What are the limitations of container checkpoint/restore?

Not all applications can be checkpointed. Limitations include: applications with open GPU contexts, some database engines with memory-mapped files, containers with mounted FUSE filesystems, and applications using certain Linux kernel features (userfaultfd, inotify). CRIU provides a pre-check (criu check) to verify compatibility before attempting checkpoint.

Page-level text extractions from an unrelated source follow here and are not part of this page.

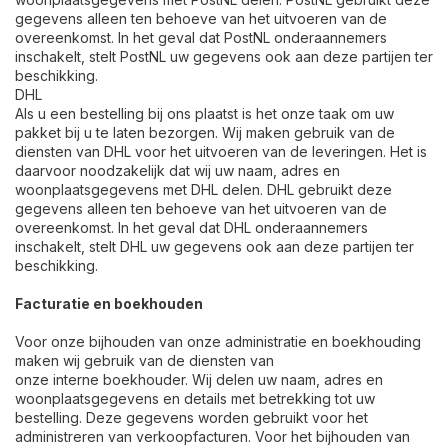
gegevens alleen ten behoeve van het uitvoeren van de
overeenkomst. In het geval dat PostNL onderaannemers
inschakelt, stelt PostNL uw gegevens ook aan deze partijen ter
beschikking.
DHL
Als u een bestelling bij ons plaatst is het onze taak om uw
pakket bij u te laten bezorgen. Wij maken gebruik van de
diensten van DHL voor het uitvoeren van de leveringen. Het is
daarvoor noodzakelijk dat wij uw naam, adres en
woonplaatsgegevens met DHL delen. DHL gebruikt deze
gegevens alleen ten behoeve van het uitvoeren van de
overeenkomst. In het geval dat DHL onderaannemers
inschakelt, stelt DHL uw gegevens ook aan deze partijen ter
beschikking.
Facturatie en boekhouden
Voor onze bijhouden van onze administratie en boekhouding
maken wij gebruik van de diensten van
onze interne boekhouder. Wij delen uw naam, adres en
woonplaatsgegevens en details met betrekking tot uw
bestelling. Deze gegevens worden gebruikt voor het
administreren van verkoopfacturen. Voor het bijhouden van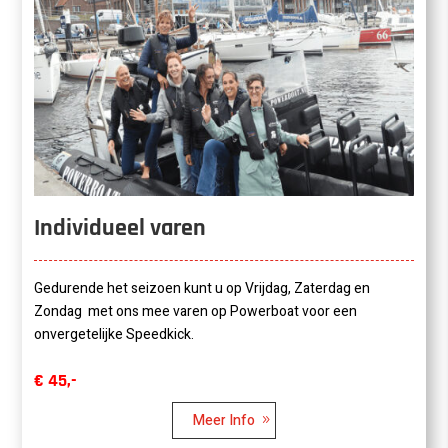
Individueel varen
Gedurende het seizoen kunt u op Vrijdag, Zaterdag en
Zondag met ons mee varen op Powerboat voor een
onvergetelijke Speedkick.
€ 45,-
Meer Info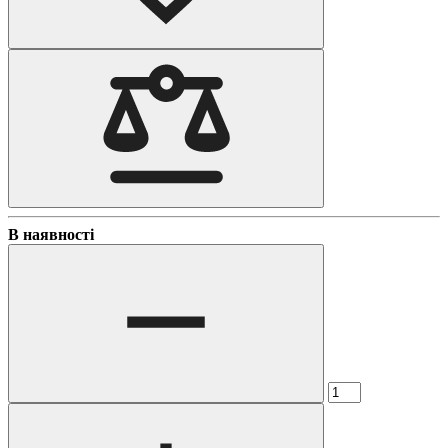
В наявності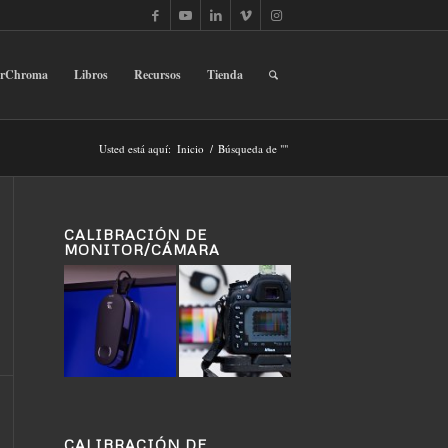
erChroma
Libros
Recursos
Tienda
Usted está aquí:
Inicio
/
Búsqueda de ""
CALIBRACIÓN DE
MONITOR/CÁMARA
CALIBRACIÓN DE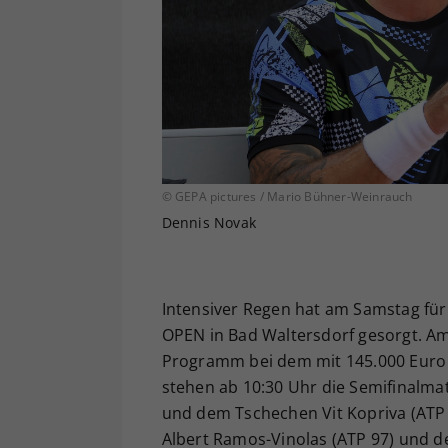
© GEPA pictures / Mario Bühner-Weinrauch
Dennis Novak
Intensiver Regen hat am Samstag für 
OPEN in Bad Waltersdorf gesorgt. Am 
Programm bei dem mit 145.000 Euro 
stehen ab 10:30 Uhr die Semifinalm
und dem Tschechen Vit Kopriva (ATP
Albert Ramos-Vinolas (ATP 97) und d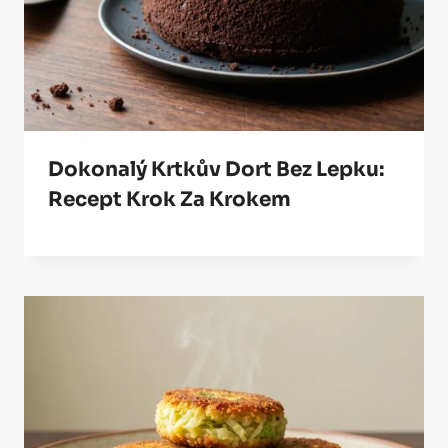
Dokonalý Krtkův Dort Bez Lepku:
Recept Krok Za Krokem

Can I checkpoint a running database?

Technically yes, but it is risky. Databases like PostgreSQL and MySQL use memory-mapped files and transaction logs. Checkpointing a running database may result in inconsistent state on restore. It is safer to use the database’s native backup tools (pg_dump, mysqldump) combined with WAL/archive logs for consistent backups.

How large is a checkpoint file?

Checkpoint size depends on the container’s memory usage. A container using 512MB of RAM will produce a checkpoint of roughly 200-500MB (compressed). With lazy pages support, you can restore without immediately loading all memory pages, reducing restore time significantly.

Is container checkpoint/restore production-ready?

CRIU and Podman checkpoint are production-ready for supported workloads. Kubernetes-native migration is still emerging — KubeVirt provides the most mature solution for VM workloads, while container-level migration in Kubernetes requires manual orchestration or custom operators. Always test checkpoint/restore with your specific application before relying on it in production.